If you’ve read a few of these little ditties I’ve written on this blog, then by now you know that I’ve been reading the chapter of Proverbs that corresponds with the day of the month for years now. Not every day. I’m not quite so disciplined. But pretty steady. I knew this verse was coming up and since I was now writing about poignant quotes from Proverbs for the blog, I was a little nervous about what I would say about this verse.
Not nervous because I had nothing to say. I’m an expert on this verse. This verse is talking about me. I’ve lived it. And those of you who know my family in person would agree. I am one of the fortunate recipients of a wise wife.
No, nervous because it refers specifically to a woman. Our society is so gender confusion crazy I didn’t think me talking about a woman specifically would go over. I’m not giving equal time. What about the men? Why isn’t there a verse that says:
He brings her good, not harm,
All the days of his life?
I’m certainly not opposed to doing good for my wife all the days of my life. And when I read this verse, that is how I apply it. I rejoice in my good fortune, but am also chastened at my own frailty at returning the “brings her good” part. It’s a good thing we’re not keeping score on who is bringing more good to whom. We’d know who’d win in that contest. I’d rather have generous leftovers of this quality and skimp on the:
A foolish woman tears down her house with her own hands.
Proverbs 14:1 (my paraphrase)
realizing, of course, that foolish men tear down theirs, too. I hope I’m not among those.
Unfortunately, in my work, I see a lot of men AND women majoring on figuring out ways to destroy their homes. And, if they are going to do good to anybody, it’s to themselves. Their verse would read:
He does himself good all the days of his life.
She does herself good all the days of her life.
What’s the point of that? Maybe that’s how they would tear down their houses with their own hands: Thinking only of themselves. So what do these sad women say to me?
My husband only thinks of himself.
My husband is selfish.
My husband never helps.
I don’t need another kid.
And if he’s in the complaining mood, what does he say?

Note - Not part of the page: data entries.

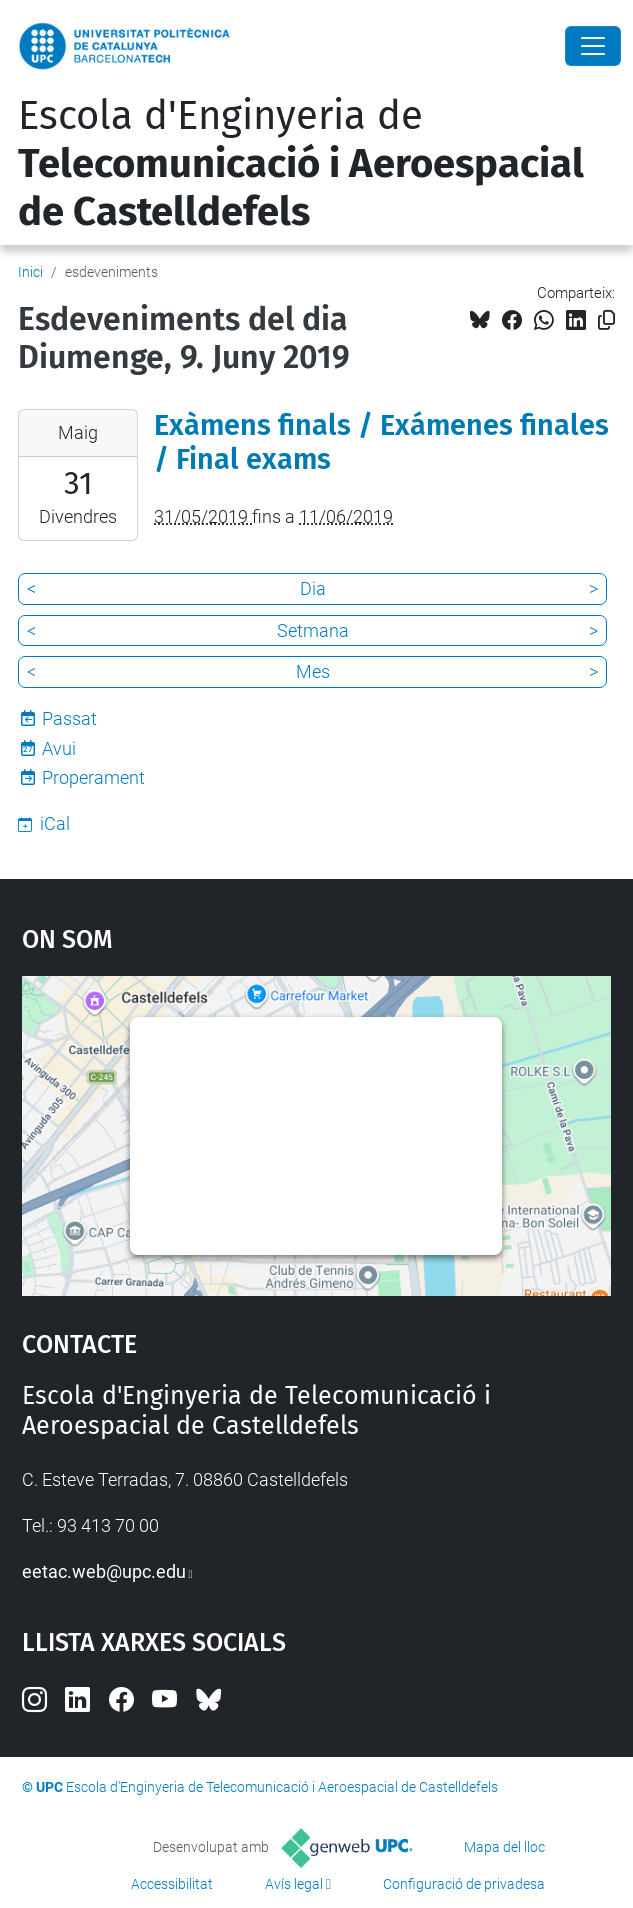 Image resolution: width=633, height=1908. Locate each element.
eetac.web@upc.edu (104, 1571)
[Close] (593, 46)
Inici (30, 272)
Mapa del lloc (504, 1847)
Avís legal (294, 1884)
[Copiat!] (606, 320)
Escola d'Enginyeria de (301, 164)
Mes (313, 671)
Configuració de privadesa (464, 1884)
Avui (59, 748)
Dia (313, 588)
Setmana (313, 630)
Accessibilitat (172, 1884)
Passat (69, 718)
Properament (93, 777)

My wife always criticizes me.
My wife is always on my case.
My wife is always in a bad mood.
I don’t need another mom.
Now what do you make of these things? Compare these two statements:
She does him good all the days of her life
My husband never helps around the house.
In the former, she’s thinking: What do I have to do to be a good wife? A wise husband would be saying to himself: What do I need to do to be a good husband?
In the latter, she’s thinking: What does my husband have to do to make me happy? And the self-absorbed husband would be asking the same thing about his wife.
The former statement means you have control over your life. Your spouse could be in a good mood or bad, it doesn’t matter because you know what you have to do to be a good spouse of whatever gender. No gender confusion here. This is what I, as a good wife, need to do. This is what I, as a good husband, need to do.
The latter statement means you can’t be in a good mood unless your spouse is doing what you want. Your happiness is in someone else’s hands. If that’s the case and the other person disappoints you, you will, no doubt, be in a bad mood. Ask your spouse someday, if it’s easier for them to be nice to you if you are in a good mood or if you are in a bad mood. That’ll humble your pride a tad. Really. Do you even have to ask?
So we see all these people that are getting their good or bad moods from how their spouses are treating them and since their spouses are doing the same thing their negativity feeds on each other and then they divorce because their spouses were so negative, not realizing that they themselves were just as negative and then they marry another person just as immature as them AGAIN and then they wonder why they are unhappy in their second marriage? Did you follow that?